Shorn of its image of the Iraqi driver, A Cold Coming also suffers, as in every re-print since appearing on the Guardian’s news-pages (at Harrison’s insistence). The central idea of the poem, a dialogue, like v., is that the Iraqi is impotent – unlike three American soldiers who banked their sperm beforehand. Of all Harrison’s poems, this one is most open to the charge of hammering rhymes until the poem is flat. But it also reminds us that Harrison is the poet of bodies, of blood, sweat, piss, shit, and (repeatedly) sperm.
Collected Poems also shows us an apologetic writer. The remorseless but entertaining formalism keeps a darker remorse in check. His persistently skilful use of metre and rhyme holds his poetry in constant tension – assertive, strenuous rhythms fending off deep-seated doubt. In an early poem, Durham, he wonders to his partner whether ‘we, / alone two hours, can ever be/ love’s antibodies in the sick, / sick body politic’. He admits of his parents’ grave that ‘I can’t squeeze more love into their stone’ (Book Ends), and of his arguments with his father that ‘I’m guilty, and the way I make it up ’s/ in poetry’ (Confessional Poetry). This guilt gives Harrison strength, and an edge more exhilarating in shorter poems, than in very editable longer ones, including v. v., however, is a central achievement. As in Harrison’s best work, its form is articulate about being inarticulate – the virtue of his reclamation of demotic verse.
The splenetic publicity surrounding Richard Eyre’s film of v., two years after publication, allowed millions a taste of Harrison’s expertise with rhyming iambic pentameter. The graffitied graveyard, and the debate with Harrison’s alter ego, the ‘skin’ (a fantastic pun), remain powerful. The cemetery’s desecration allows Harrison to trap readers into considering the desecration of unemployment. Its diversions into memories of his father, and his own ‘vandalism’ against Gaitskell, are distracting. But the flexibility of Harrison’s pentameters is extraordinary: ‘Vs sprayed on the run at such a lick,/ the sprayer master of his flourished tool,/ get short-armed on the left like that red tick/ they never marked his work much with at school.’ Two decisive emphases open the first line; two monosyllabic beats close the third line, in which the stress falls on short, armed, left, red and tick. Harrison’s ability to eviscerate, to re-invent iambic pentameter is unrivalled.

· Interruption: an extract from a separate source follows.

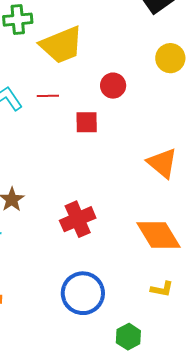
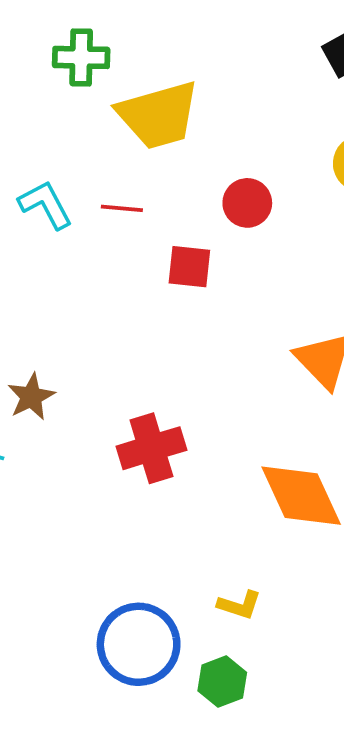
yellow L-shape: (162, 289) -> (239, 605), moved
blue circle: (83, 293) -> (139, 644), moved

Collected Poems contains two misprints: ‘graffitied’ becomes ‘grattified’ in v., and ‘Fill In The Blank’ becomes ‘Fill In The Bank’ in First Aid In English; an opportunity’s missed to spell ‘vocal cords’ consistently (two cords, two chords). This is irritating, but does not impinge on Harrison’s status, at 70, as the clearest, most passionate voice in English poetry – and the most prolific, aside from Les Murray, next year’s septuagenarian. His finest poem, stamped on my memory, constantly quotable, remains the elegy Long Distance: ‘I believe life ends with death, and that is all./ You haven’t both gone shopping; just the same,/ in my new black leather phone book there’s your name/ and the disconnected number I still call.’ No contemporary poet deals with language, and with death, with so much intensity, aggro, and bitter humour.